> Task requirements
Go through the entries below. Copy out every line that contains "українських".

[Records from a collection]
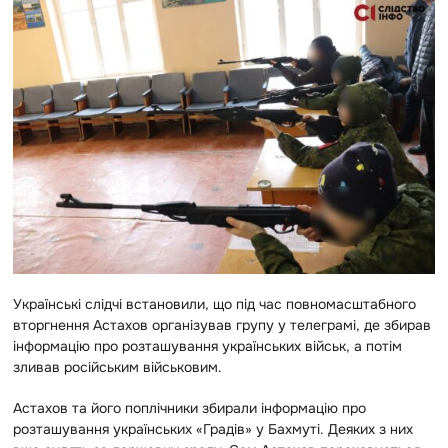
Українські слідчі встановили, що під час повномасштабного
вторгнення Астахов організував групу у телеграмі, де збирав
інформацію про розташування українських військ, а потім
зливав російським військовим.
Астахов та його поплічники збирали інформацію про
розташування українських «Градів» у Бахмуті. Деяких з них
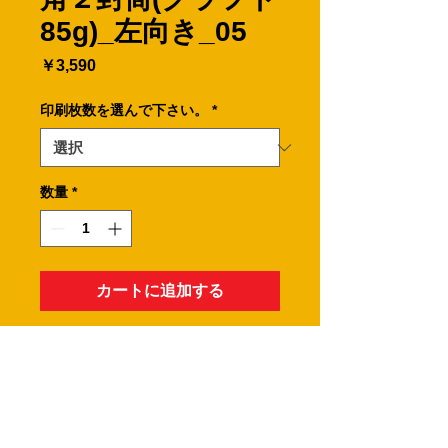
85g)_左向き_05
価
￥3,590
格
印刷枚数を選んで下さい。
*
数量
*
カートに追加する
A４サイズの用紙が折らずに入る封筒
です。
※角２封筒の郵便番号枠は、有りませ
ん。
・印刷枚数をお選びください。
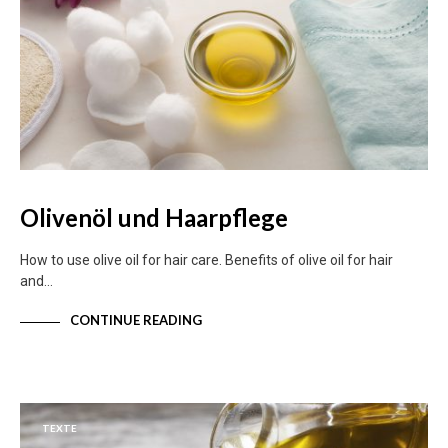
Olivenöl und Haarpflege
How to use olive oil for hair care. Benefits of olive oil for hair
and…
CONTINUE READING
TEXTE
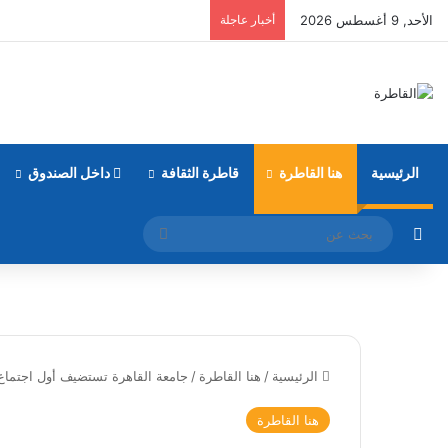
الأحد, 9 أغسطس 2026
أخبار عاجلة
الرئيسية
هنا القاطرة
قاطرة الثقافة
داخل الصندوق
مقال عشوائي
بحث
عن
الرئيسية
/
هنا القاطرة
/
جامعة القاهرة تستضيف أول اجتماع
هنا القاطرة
---
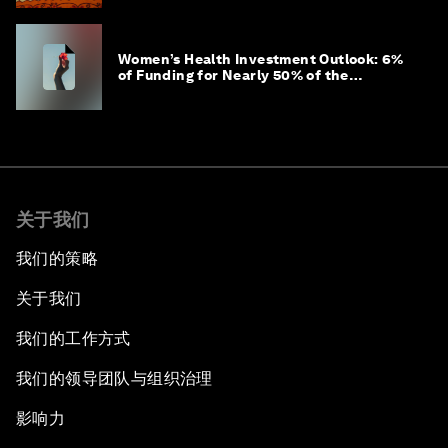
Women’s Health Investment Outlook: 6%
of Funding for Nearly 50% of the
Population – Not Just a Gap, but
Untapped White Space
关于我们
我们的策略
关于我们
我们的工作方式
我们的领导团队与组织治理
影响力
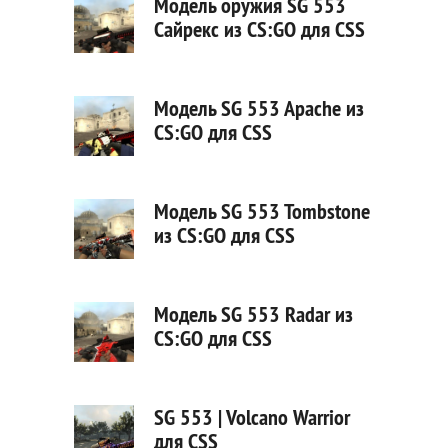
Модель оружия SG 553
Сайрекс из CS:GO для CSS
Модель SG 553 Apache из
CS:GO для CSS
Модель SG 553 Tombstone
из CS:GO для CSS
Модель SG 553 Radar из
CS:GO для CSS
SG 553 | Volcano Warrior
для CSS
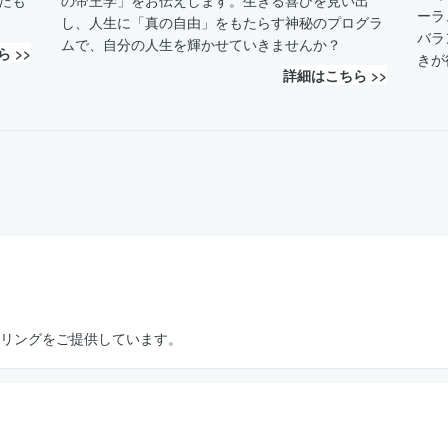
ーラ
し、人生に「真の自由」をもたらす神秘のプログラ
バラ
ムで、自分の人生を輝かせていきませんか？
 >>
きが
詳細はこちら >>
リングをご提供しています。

> Answer to this task
інформацію про розташування українських військ, а потім
розташування українських «Градів» у Бахмуті. Деяких з них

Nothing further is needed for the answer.